The Organisation for Economic Co-operation and Development (OECD; French: Organisation de coopération et de développement économiques, OCDE) is an intergovernmental organisation with 38 member countries, founded in 1961 to stimulate economic progress and world trade. It is a forum whose member countries describe themselves as committed to democracy and the market economy, providing a platform to compare policy experiences, seek answers to common problems, identify good practices, and coordinate domestic and international policies of its members.

The majority of OECD members are high-income economies ranked as "very high" in the Human Development Index, and are regarded as developed countries. As of 2024 their collective population is 1.38 billion people with an average life expectancy of 80 years and a median age of 40, against a global average of 30. As of 2017, OECD Member countries collectively comprised 62.2% of global nominal GDP (USD 49.6 trillion) and 42.8% of global GDP (Int$54.2 trillion) at purchasing power parity. The OECD is an official United Nations observer.

The OECD's headquarters are at the Château de la Muette in Paris, France, which housed its predecessor organization, the Organization for European Economic Co-operation. The OECD is funded by contributions from member countries at varying rates and had a total budget of 338.3 million in 2023, and is recognised as a highly influential publisher of mostly economic data through publications as well as annual evaluations and rankings of member countries.

History

Organisation for European Economic Co-operation

The OECD is the successor organization to the Organisation for European Economic Co-operation (OEEC), established in April 1948 among the European recipients of Marshall Plan aid for the reconstruction of Europe after World War II. Only Western European states were members of the OEEC, whose primary function was the allocation of American aid.

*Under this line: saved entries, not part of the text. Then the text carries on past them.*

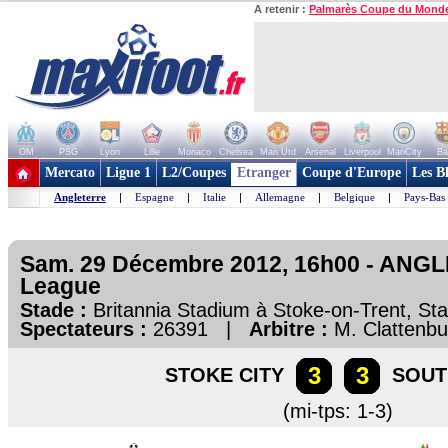
A retenir :
Palmarès Coupe du Mond
OM
PSG
Lyon
Lille
Monaco
Chelsea
Man Utd
Arsenal
Liverpool
ManCity
Ba
+ de clubs
Mercato
Ligue 1
L2/Coupes
Etranger
Coupe d'Europe
Les B
Angleterre
|
Espagne
|
Italie
|
Allemagne
|
Belgique
|
Pays-Bas
Sam. 29 Décembre 2012, 16h00 - ANGL
League
Stade :
Britannia Stadium à Stoke-on-Trent, St
Spectateurs :
26391 |
Arbitre :
M. Clattenbu
3
3
STOKE CITY
SOU
(mi-tps: 1-3)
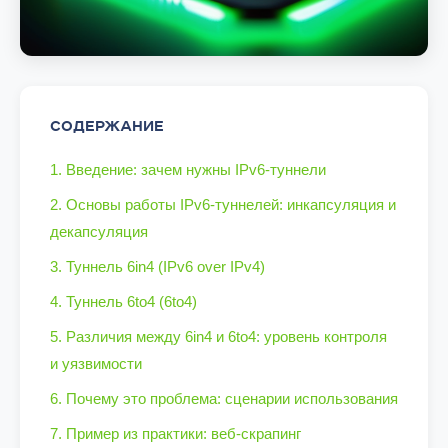
СОДЕРЖАНИЕ
1. Введение: зачем нужны IPv6-туннели
2. Основы работы IPv6-туннелей: инкапсуляция и
декапсуляция
3. Туннель 6in4 (IPv6 over IPv4)
4. Туннель 6to4 (6to4)
5. Различия между 6in4 и 6to4: уровень контроля
и уязвимости
6. Почему это проблема: сценарии использования
7. Пример из практики: веб-скрапинг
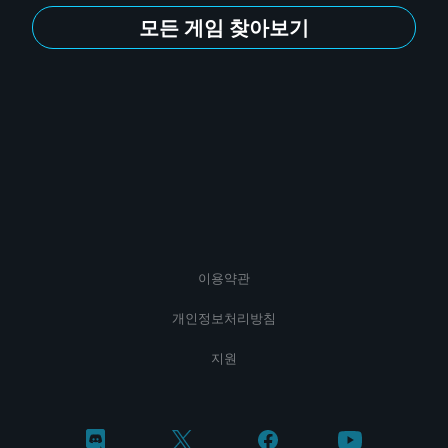
모든 게임 찾아보기
이용약관
개인정보처리방침
지원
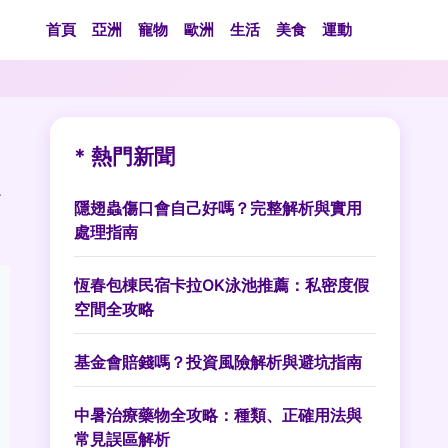
首頁
亞洲
寵物
歐洲
生活
美食
運動
* 熱門新聞
隱翅蟲傷口會自己好嗎？完整解析與實用
處理指南
恆春包棟民宿卡拉OK泳池推薦：私密度假
空間全攻略
基金會賠錢嗎？投資風險解析與避坑指南
中暑治療藥物全攻略：種類、正確用法與
常見誤區解析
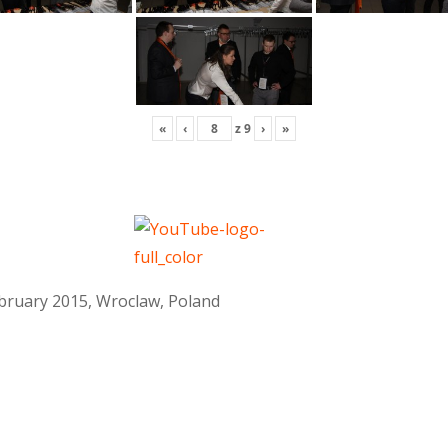
«
‹
z
9
›
»
February 2015, Wroclaw, Poland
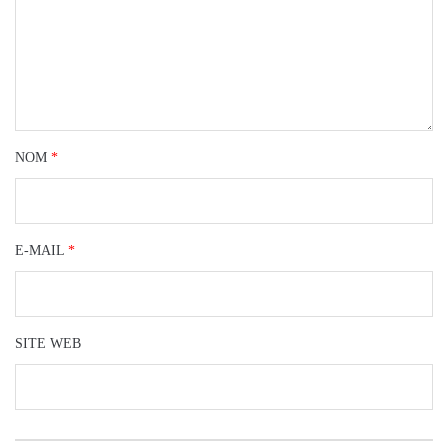
NOM
*
E-MAIL
*
SITE WEB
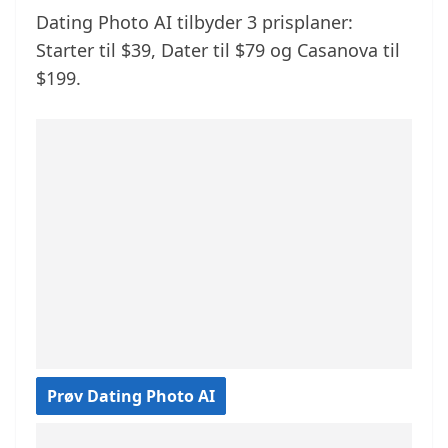
Dating Photo AI tilbyder 3 prisplaner:
Starter til $39, Dater til $79 og Casanova til
$199.
Prøv Dating Photo AI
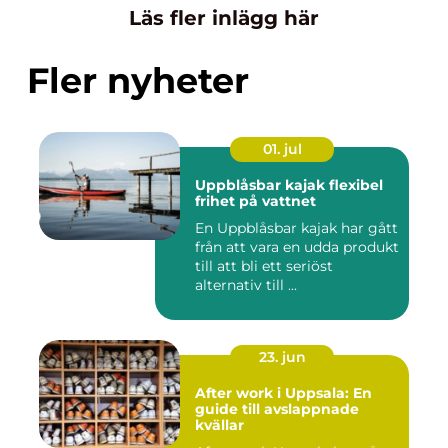
Läs fler inlägg här
Fler nyheter
01. jul
Uppblåsbar kajak flexibel
frihet på vattnet
En Uppblåsbar kajak har gått
från att vara en udda produkt
till att bli ett seriöst
alternativ till ...
23. jun
After work i Uppsala: En
guide till avslappnade
kvällar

Its Secretaries-General were the Frenchmen Robert Marjolin (1948–1955) and René Sergent (1955–1960). It was headquartered in the Château de la Muette in Paris.

Following the end of Marshall aid in 1952, the OEEC focused on economic issues. Its coordinating role was challenged after the 1957 Rome Treaties establishing the European Economic Community and Euratom. The OEEC provided a framework for negotiations aimed at setting up a European Free Trade Area, to bring the EEC's Inner Six and other OEEC members together on a multilateral basis. In 1958, a European Nuclear Energy Agency was set up in response to Euratom.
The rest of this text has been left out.